The Eco-Runner XII was the third Urban Concept car of Eco-Runner Team Delft, but the first to participate in this class at the on-track competition of the Shell Eco-marathon in 2022 at TT Circuit Assen. It finished in 1st place, performing with an efficiency of 468 km/m^3, equivalent to 5407 km/kg.
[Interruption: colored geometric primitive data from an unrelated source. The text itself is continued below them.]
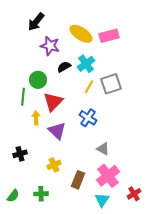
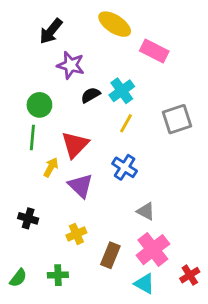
yellow ellipse: (81, 34) -> (115, 24), moved
pink rectangle: (109, 36) -> (154, 51), turned 42
green circle: (38, 80) -> (39, 105), moved
gray square: (111, 84) -> (177, 119), moved
yellow arrow: (36, 118) -> (51, 167), turned 32
black cross: (20, 154) -> (28, 218), turned 32
cyan triangle: (102, 200) -> (144, 284), turned -35

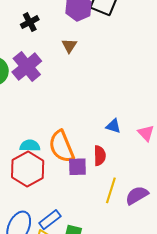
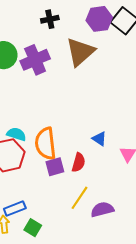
brown triangle: (69, 46) -> (80, 52), size x2.0
purple square: (77, 167) -> (55, 167), turned -30

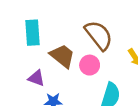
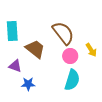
pink circle: (90, 65) -> (70, 56), moved

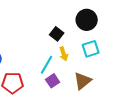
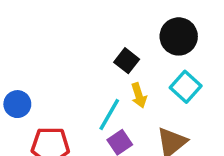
cyan square: (91, 49) -> (186, 87), turned -30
That year, the team had improved various aspects of the car design, including an optimized race strategy, a new fuel cell, an in-wheel electric motor, and significant weight reduction. Specifically, 41% weight reduction was achieved with various strategies. These included making the entire body of the car load-carrying, similar to the concept of a Formula 1 car, and replacing many aluminum parts with carbon fiber, a significantly lighter material.

=== Eco-Runner XIII ===
The Eco-Runner XIII was the fourth Urban Concept car of Eco-Runner Team Delft, and set a new Guinness World Record by driving 2488.5 km on 950 grams of hydrogen.

=== Eco-Runner XIV ===
The Eco-Runner XIV was designed, for the first time, to be a street legal hydrogen car, so the car had more than 1300 new regulations to adhere to, some of which were formulated with the help of the RDW. The vehicle class of the car was L7EA2, and it drove 2056 km on 1.45 kg of hydrogen for 3 days, following the route of an annual Dutch ice-skating route: the Eflstedentocht.

== Shell Eco-marathon results ==

=== Prototype class results ===
The results of the Shell Eco-marathon Prototype class competition are obtained by measuring the amount of hydrogen used per km and converting it to petrol (liters).

| Vehicle | Year | Location | Efficiency (km/L) | Position |
|---|---|---|---|---|
| Eco-Runner 1 | 2005 | Rockingham, England | 557 km/L | Top 5 |
| Eco-Runner H_{2} | 2007 | Nogaro, France | 2282 km/L | N.A. |
| Eco-Runner 3 | 2011 | Rotterdam, Netherlands | 2914 km/L | 2nd |
| Eco-Runner 4 | 2014 | Rotterdam, Netherlands | 3524 km/L | 2nd |
| Eco-Runner 5 | 2015 | Rotterdam, Netherlands | 3653 km/L | 1st |
| Eco-Runner 6 | 2016 | London, United Kingdom | 1992 km/L | 3rd |
| Eco-Runner 7 | 2017 | London, United Kingdom | - | D.N.F. |
| Eco-Runner 8 | 2018 | London, United Kingdom | 2028 km/L | 3rd |
| Eco-Runner 9 | 2019 | London, United Kingdom | 1987 km/L | 3rd |

=== Urban Concept class results ===
The results of the Urban Concept class are presented in the following table.

| Vehicle | Year | Location | Efficiency (km/kg) | Position |
|---|---|---|---|---|
| Eco-Runner X | 2020 | London, United Kingdom | 2500 km/kg | 1st* |
| Eco-Runner XI | 2021 | London, United Kingdom | 3396 km/kg | 1st** |
| Eco-Runner XII | 2022 | TT Circuit Assen, Netherlands | 5407 km/kg | 1st |

- There was no on-track SEM competition due to COVID-19. 1st in the off-track Vehicle Design Awards and at on-track competition against HAN Hydromotive.

  - There was no on-track SEM competition due to COVID-19. 1st in the Hydrogen Efficiency Challenge, an on-track competition against Green Team Twente & HAN Hydromotive.